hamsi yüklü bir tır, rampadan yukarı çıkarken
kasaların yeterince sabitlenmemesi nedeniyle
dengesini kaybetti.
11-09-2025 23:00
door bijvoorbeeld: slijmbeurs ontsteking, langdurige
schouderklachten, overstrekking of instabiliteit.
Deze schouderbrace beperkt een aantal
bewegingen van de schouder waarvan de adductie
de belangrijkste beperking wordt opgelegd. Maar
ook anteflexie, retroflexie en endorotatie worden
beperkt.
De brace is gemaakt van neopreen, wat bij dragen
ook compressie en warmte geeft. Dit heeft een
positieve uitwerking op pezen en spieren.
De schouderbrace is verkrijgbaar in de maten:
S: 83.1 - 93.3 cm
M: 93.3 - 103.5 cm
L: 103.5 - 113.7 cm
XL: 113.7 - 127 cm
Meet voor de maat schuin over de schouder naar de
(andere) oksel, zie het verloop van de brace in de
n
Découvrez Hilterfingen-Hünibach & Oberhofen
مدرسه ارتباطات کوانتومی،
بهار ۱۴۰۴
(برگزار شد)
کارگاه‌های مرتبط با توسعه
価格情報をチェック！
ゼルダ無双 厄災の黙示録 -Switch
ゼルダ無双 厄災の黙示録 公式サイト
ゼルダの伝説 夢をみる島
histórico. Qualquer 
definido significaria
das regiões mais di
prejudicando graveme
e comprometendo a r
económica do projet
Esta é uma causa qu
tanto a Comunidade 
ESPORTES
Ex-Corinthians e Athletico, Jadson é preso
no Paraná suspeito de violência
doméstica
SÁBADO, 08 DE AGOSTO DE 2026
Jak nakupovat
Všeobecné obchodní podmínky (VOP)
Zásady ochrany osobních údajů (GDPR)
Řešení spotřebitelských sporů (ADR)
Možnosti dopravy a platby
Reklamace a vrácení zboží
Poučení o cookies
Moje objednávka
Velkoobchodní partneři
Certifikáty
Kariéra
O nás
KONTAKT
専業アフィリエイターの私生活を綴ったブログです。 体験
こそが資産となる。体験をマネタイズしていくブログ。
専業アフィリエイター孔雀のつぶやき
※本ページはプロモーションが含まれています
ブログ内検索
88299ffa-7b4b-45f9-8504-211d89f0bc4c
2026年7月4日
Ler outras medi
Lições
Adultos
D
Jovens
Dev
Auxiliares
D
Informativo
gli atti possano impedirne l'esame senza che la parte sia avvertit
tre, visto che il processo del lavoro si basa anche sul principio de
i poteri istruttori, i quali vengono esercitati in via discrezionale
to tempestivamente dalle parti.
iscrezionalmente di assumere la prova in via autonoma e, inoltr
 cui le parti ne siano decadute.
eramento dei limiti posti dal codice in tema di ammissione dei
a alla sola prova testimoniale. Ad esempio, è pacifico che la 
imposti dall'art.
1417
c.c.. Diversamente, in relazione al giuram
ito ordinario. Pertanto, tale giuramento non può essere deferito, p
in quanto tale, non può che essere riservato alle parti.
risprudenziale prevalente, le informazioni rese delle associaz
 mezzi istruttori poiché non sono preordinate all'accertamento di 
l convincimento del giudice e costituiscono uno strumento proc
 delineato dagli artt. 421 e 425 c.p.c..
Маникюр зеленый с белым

□ □ □ □ □

The whole listing above needs to be written out exactly.

hamsi yüklü bir tır, rampadan yukarı çıkarken
kasaların yeterince sabitlenmemesi nedeniyle
dengesini kaybetti.
11-09-2025 23:00
door bijvoorbeeld: slijmbeurs ontsteking, langdurige
schouderklachten, overstrekking of instabiliteit.
Deze schouderbrace beperkt een aantal
bewegingen van de schouder waarvan de adductie
de belangrijkste beperking wordt opgelegd. Maar
ook anteflexie, retroflexie en endorotatie worden
beperkt.
De brace is gemaakt van neopreen, wat bij dragen
ook compressie en warmte geeft. Dit heeft een
positieve uitwerking op pezen en spieren.
De schouderbrace is verkrijgbaar in de maten:
S: 83.1 - 93.3 cm
M: 93.3 - 103.5 cm
L: 103.5 - 113.7 cm
XL: 113.7 - 127 cm
Meet voor de maat schuin over de schouder naar de
(andere) oksel, zie het verloop van de brace in de
n
Découvrez Hilterfingen-Hünibach & Oberhofen
مدرسه ارتباطات کوانتومی،
بهار ۱۴۰۴
(برگزار شد)
کارگاه‌های مرتبط با توسعه
価格情報をチェック！
ゼルダ無双 厄災の黙示録 -Switch
ゼルダ無双 厄災の黙示録 公式サイト
ゼルダの伝説 夢をみる島
histórico. Qualquer 
definido significaria
das regiões mais di
prejudicando graveme
e comprometendo a r
económica do projet
Esta é uma causa qu
tanto a Comunidade 
ESPORTES
Ex-Corinthians e Athletico, Jadson é preso
no Paraná suspeito de violência
doméstica
SÁBADO, 08 DE AGOSTO DE 2026
Jak nakupovat
Všeobecné obchodní podmínky (VOP)
Zásady ochrany osobních údajů (GDPR)
Řešení spotřebitelských sporů (ADR)
Možnosti dopravy a platby
Reklamace a vrácení zboží
Poučení o cookies
Moje objednávka
Velkoobchodní partneři
Certifikáty
Kariéra
O nás
KONTAKT
専業アフィリエイターの私生活を綴ったブログです。 体験
こそが資産となる。体験をマネタイズしていくブログ。
専業アフィリエイター孔雀のつぶやき
※本ページはプロモーションが含まれています
ブログ内検索
88299ffa-7b4b-45f9-8504-211d89f0bc4c
2026年7月4日
Ler outras medi
Lições
Adultos
D
Jovens
Dev
Auxiliares
D
Informativo
gli atti possano impedirne l'esame senza che la parte sia avvertit
tre, visto che il processo del lavoro si basa anche sul principio de
i poteri istruttori, i quali vengono esercitati in via discrezionale
to tempestivamente dalle parti.
iscrezionalmente di assumere la prova in via autonoma e, inoltr
 cui le parti ne siano decadute.
eramento dei limiti posti dal codice in tema di ammissione dei
a alla sola prova testimoniale. Ad esempio, è pacifico che la 
imposti dall'art.
1417
c.c.. Diversamente, in relazione al giuram
ito ordinario. Pertanto, tale giuramento non può essere deferito, p
in quanto tale, non può che essere riservato alle parti.
risprudenziale prevalente, le informazioni rese delle associaz
 mezzi istruttori poiché non sono preordinate all'accertamento di 
l convincimento del giudice e costituiscono uno strumento proc
 delineato dagli artt. 421 e 425 c.p.c..
Маникюр зеленый с белым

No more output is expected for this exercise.